─── Extracted data

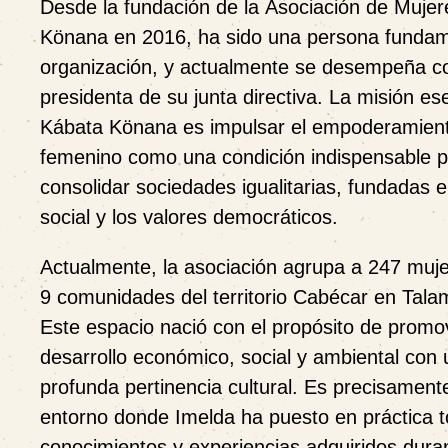
Desde la fundación de la
Asociación de Mujer
Könana
en 2016, ha sido una persona fundam
organización, y actualmente se desempeña 
presidenta de su junta directiva. La misión es
Kábata Könana es impulsar el empoderamien
femenino como una condición indispensable 
consolidar sociedades igualitarias, fundadas en
social y los valores democráticos.
Actualmente, la asociación agrupa a 247 muje
9 comunidades del territorio Cabécar en Tal
Este espacio nació con el propósito de promo
desarrollo económico, social y ambiental con
profunda pertinencia cultural. Es precisament
entorno donde Imelda ha puesto en práctica t
conocimientos y experiencias adquiridos dura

──────

• [Work required] Transcribe all records verbatim and omit each image.

• [Exercise result]
Desde la fundación de la
Asociación de Mujer
Könana
en 2016, ha sido una persona fundam
organización, y actualmente se desempeña 
presidenta de su junta directiva. La misión es
Kábata Könana es impulsar el empoderamien
femenino como una condición indispensable 
consolidar sociedades igualitarias, fundadas en
social y los valores democráticos.
Actualmente, la asociación agrupa a 247 muje
9 comunidades del territorio Cabécar en Tal
Este espacio nació con el propósito de promo
desarrollo económico, social y ambiental con
profunda pertinencia cultural. Es precisament
entorno donde Imelda ha puesto en práctica t
conocimientos y experiencias adquiridos dura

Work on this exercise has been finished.